Her commercialization of the bush enacts what fashion theorist Maria McKinney Valentin calls signification exhaustion, or when an image loses its "intrinsic meaning because the visual signs are removed from the culture that generated them." The mass production of the merkin recalls philosopher Walter Benjamin's notion of aura degradation, in which the technological reproduction of an art object erodes it of its authenticity, "profoundly modifying [its] effects."
Kim Kardashian has no stake in the game, but she is a marketing genius. She has perfectly placed a commercial substitution for the hair that she has publicly encouraged women to remove. Fashion stylist Law Roach, when asked his thoughts on the SKIMS thong, articulated the Kardashians' marketing tactic with the poise of heavy PR training: "We are all waiting to buy something from them. Maybe they haven't invented it, yet but I truly believe that they will. And when they do, we'll all buy it."

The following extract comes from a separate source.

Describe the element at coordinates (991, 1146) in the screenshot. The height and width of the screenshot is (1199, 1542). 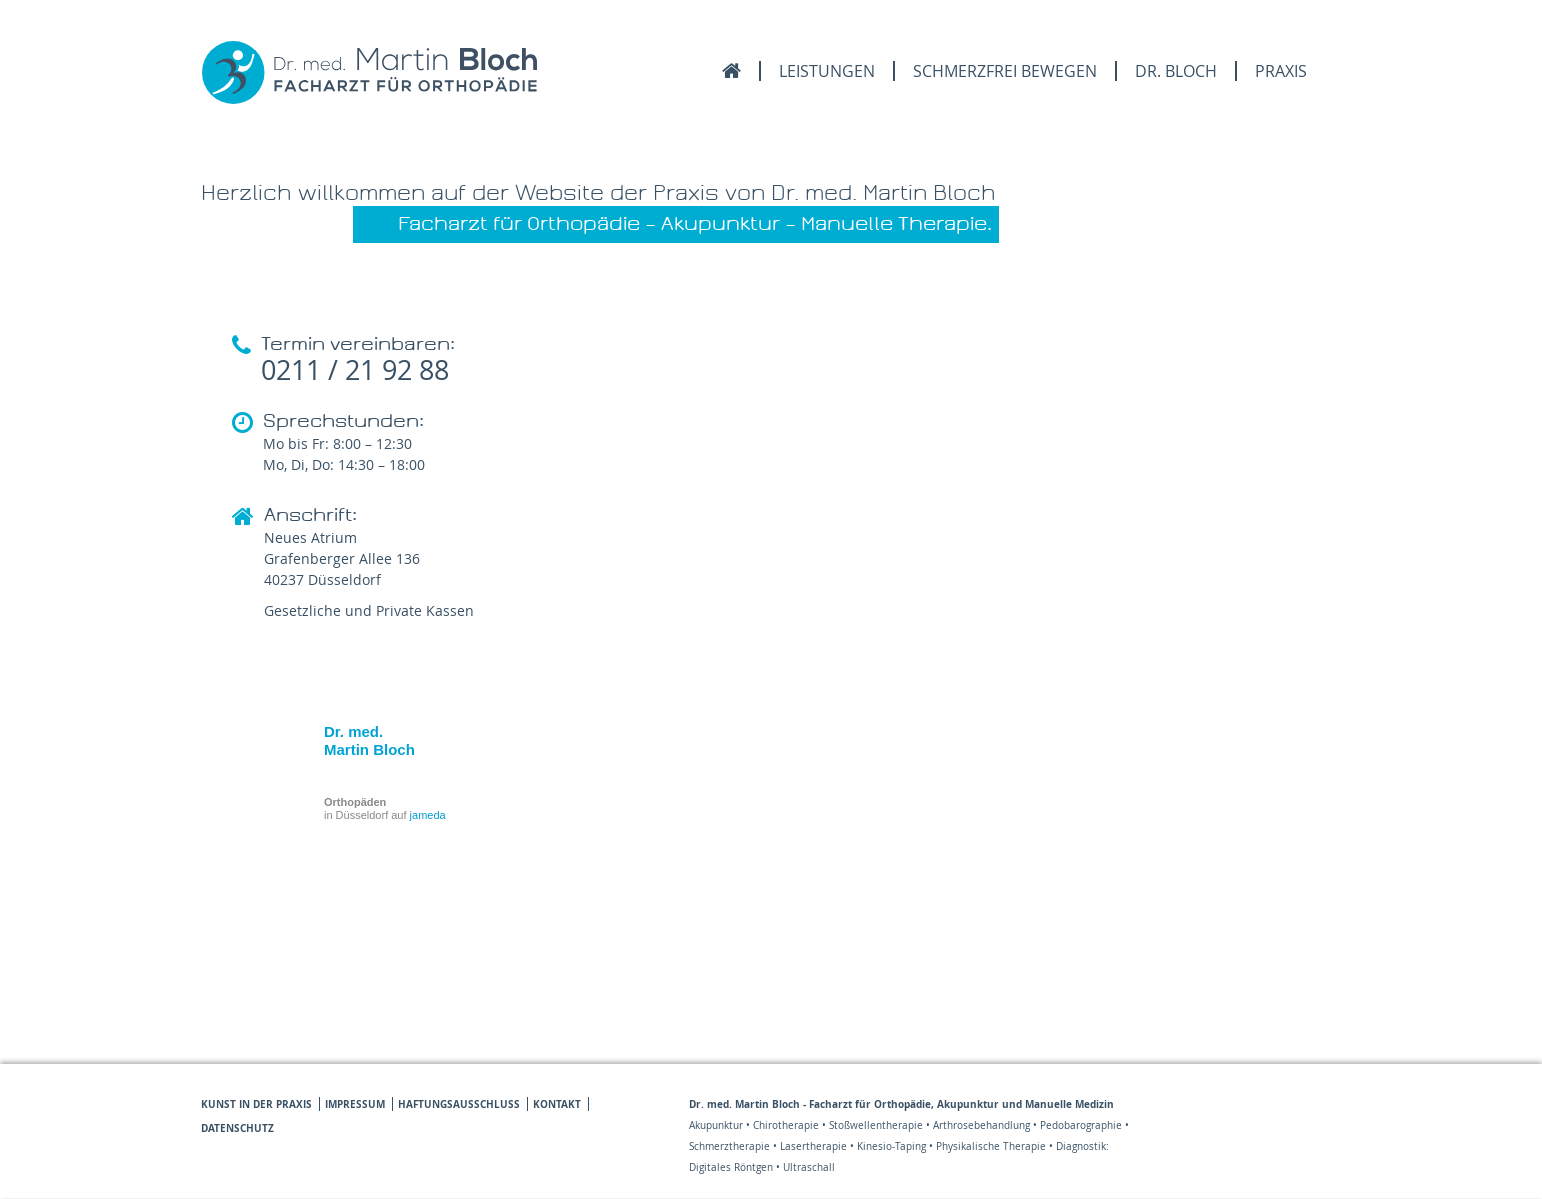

But instead of buying it, you can grow your own bush. You can make your own merkin. Or you could even attend the Lesbian Studies conference, where a group of unruly dykes hosted the DIY merkin making workshop pictured in this article.
Perhaps Kim Kardashian's faux hair g-string is a humorous iteration of body modification and parody, an extension of her body's own falsehood. Perhaps she's banking on the same irony of artifice as a previous SKIMS product that reached virality (ie, the nipple push-up bra that was designed to emulate not wearing a bra while still wearing one). Maybe Kim K is actually a lesbian with an acute feminist sensibility and a cutting sense of wit.
Regardless of your take on the intentions of the SKIMS thong, its reception must be contextualized within the brand's long-held strategy of popularizing aesthetics from systemically marginalized communities – namely Black communities and sex workers – to plump and pad the Kardashian pocket. It must also be understood as inextricable from the history of women's oppression, queer oppression, and the exploitation of gendered labor.
One thing is clear from the sold-out merkin: we're starting to buy the idea of the bush. But some things should not be for sale. The bush was never meant to be curated, color-matched, or algorithmically optimized; it was meant to grow unruly, to mark the body as its own territory. The queer and feminist histories of the merkin remind us that resistance can be soft, tangled, handmade, and defiantly visible. What Kim Kardashian sells as parody, we have long understood as praxis: the refusal to be made palatable. You don't need a checkout cart to reclaim your flesh. You grow it. You wear it wrong. You show it anyway.